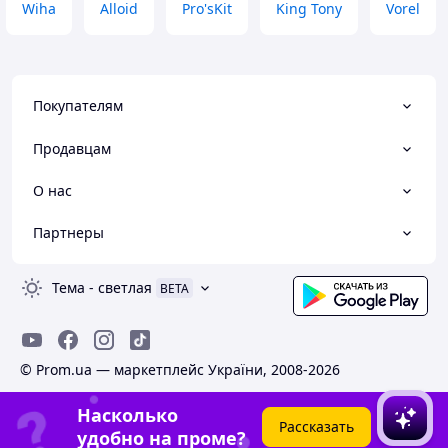
Wiha
Alloid
Pro'sKit
King Tony
Vorel
Покупателям
Продавцам
О нас
Партнеры
Тема
-
светлая
BETA
© Prom.ua — маркетплейс України, 2008-2026
Насколько
Рассказать
удобно на проме?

----------

## WORK TO COMPLETE
If a record contains a picture, leave the picture out and return everything else exactly.

## ANSWER BOX
Wiha
Alloid
Pro'sKit
King Tony
Vorel
Покупателям
Продавцам
О нас
Партнеры
Тема
-
светлая
BETA
© Prom.ua — маркетплейс України, 2008-2026
Насколько
Рассказать
удобно на проме?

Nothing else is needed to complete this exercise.